本研究承襲先前實驗室的經驗，將原先的微波攪拌式腔體更改成噴霧式來讓反應物霧化，並使反應腔拉長以增加微波作用的面積及時間，進而增加微波對於加速酯化反應的影響；且根據勒特沙列原理，移除酯化反應中副生成物的水會使反應趨向朝右反應。而藉由噴霧將過程中所生成的水霧化於腔體內，並利用水對於微波有良好的吸收性，藉由微波的導入提供水熱源蒸發成水蒸汽，再使用抽氣系統將內部的水蒸氣快速移除，以提高反應速率。除此之外本研究亦參考其他物理及化學的方式，以進一步提高反應速率。
本研究分別以傳統加熱設備、微波攪拌式腔體及微波噴霧式腔體在不同溫度下進行酯化實驗，在沒有添加催化劑的情況下，反應速率最高能有1.94倍的成長；反應時間則能減少至一半。而若固定反應時間，則可以使操作溫度下降20度以達到節能的效果。除此之外，本研究也以鐵作為催化劑並結合了場強化方法嘗試進一步提高反應速率，最高可以有3.8倍的提升。並在過程中，探討了微波在中間所扮演的角色，了解微波與噴霧技術對於提升反應速率的影響。

This research aims to combine the microwave and spray technology to accelerate the esterification reaction in biodiesel pretreatment.
Nowadays, many researched have indicated that the use of microwave is able to enhance the reaction rate of esterification and transesterification. Therefore, how to expand the application for microwave-accelerated reaction and further increase the reaction rate for esterification are the subjects of this study.
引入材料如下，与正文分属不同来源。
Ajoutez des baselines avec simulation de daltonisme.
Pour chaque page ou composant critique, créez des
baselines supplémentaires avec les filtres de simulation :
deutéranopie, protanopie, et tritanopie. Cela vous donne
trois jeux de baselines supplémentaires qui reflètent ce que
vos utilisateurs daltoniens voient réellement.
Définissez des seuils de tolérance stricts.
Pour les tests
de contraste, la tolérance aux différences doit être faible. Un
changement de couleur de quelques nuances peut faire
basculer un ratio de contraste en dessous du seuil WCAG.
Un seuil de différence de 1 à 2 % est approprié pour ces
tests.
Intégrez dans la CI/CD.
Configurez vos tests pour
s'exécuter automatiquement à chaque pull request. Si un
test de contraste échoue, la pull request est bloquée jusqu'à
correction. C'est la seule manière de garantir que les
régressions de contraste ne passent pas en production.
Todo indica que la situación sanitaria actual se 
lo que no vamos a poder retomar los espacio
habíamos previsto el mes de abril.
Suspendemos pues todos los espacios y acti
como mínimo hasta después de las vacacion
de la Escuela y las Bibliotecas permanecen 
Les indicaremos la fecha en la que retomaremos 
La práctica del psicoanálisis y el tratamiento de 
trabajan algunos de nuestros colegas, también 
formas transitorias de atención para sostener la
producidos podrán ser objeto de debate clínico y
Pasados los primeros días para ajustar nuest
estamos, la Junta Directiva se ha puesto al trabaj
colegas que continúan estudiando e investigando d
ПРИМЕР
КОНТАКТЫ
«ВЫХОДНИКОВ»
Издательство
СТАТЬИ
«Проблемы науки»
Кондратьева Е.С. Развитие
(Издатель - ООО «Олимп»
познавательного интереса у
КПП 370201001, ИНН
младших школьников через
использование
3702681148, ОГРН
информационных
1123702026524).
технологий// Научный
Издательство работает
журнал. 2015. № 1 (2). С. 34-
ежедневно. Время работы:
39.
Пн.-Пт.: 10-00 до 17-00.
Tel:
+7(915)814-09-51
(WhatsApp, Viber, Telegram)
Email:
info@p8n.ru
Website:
Following the experience before, we changed the microwave reactor from stirring type to spray type to atomize the reactants and extended the length of the reactor to increase the interacting area and time with microwave. Moreover, according to the Le Chatelier principle, removing the by-product, which is water, can make the reaction tend react to the right hand side. Thus, when the water is atomized in the reactor by spray system, it is able to be vapored by microwave because water can absorb the microwave well. And then the vapor is quickly removed by the vacuum system to enhance the reaction rate. In addition, this research also refers to other physical and chemical methods to further improve the reaction rate.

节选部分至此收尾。